» **EXERCISE**:
An exact transcription is needed of the lines below from the one with "Estuche de violín Slim Hightech" through the one with "Изаберите поуздан хостинг", with no other lines and no pictures.

══ RECORDS PROVIDED

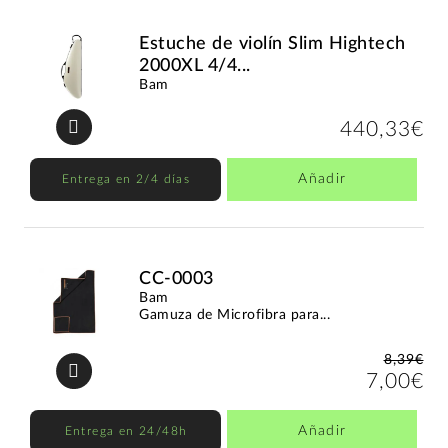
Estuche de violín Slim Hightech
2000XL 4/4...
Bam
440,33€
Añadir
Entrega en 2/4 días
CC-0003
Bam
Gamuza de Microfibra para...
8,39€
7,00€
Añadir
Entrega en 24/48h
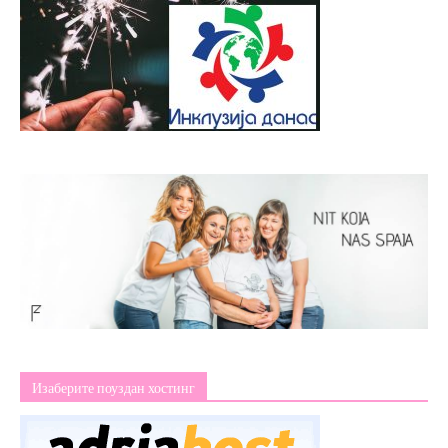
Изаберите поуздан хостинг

════
══ RECORDS PROVIDED

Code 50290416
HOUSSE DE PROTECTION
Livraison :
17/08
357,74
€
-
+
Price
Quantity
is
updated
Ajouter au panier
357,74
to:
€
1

════
══ RECORDS PROVIDED

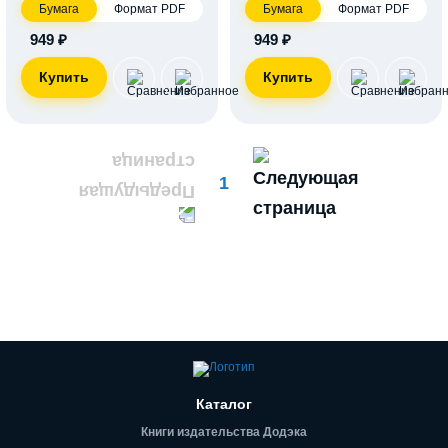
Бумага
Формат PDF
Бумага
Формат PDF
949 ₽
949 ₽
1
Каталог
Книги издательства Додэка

════

» **ANSWER BOX**:
Estuche de violín Slim Hightech
2000XL 4/4...
Bam
440,33€
Añadir
Entrega en 2/4 días
CC-0003
Bam
Gamuza de Microfibra para...
8,39€
7,00€
Añadir
Entrega en 24/48h
Изаберите поуздан хостинг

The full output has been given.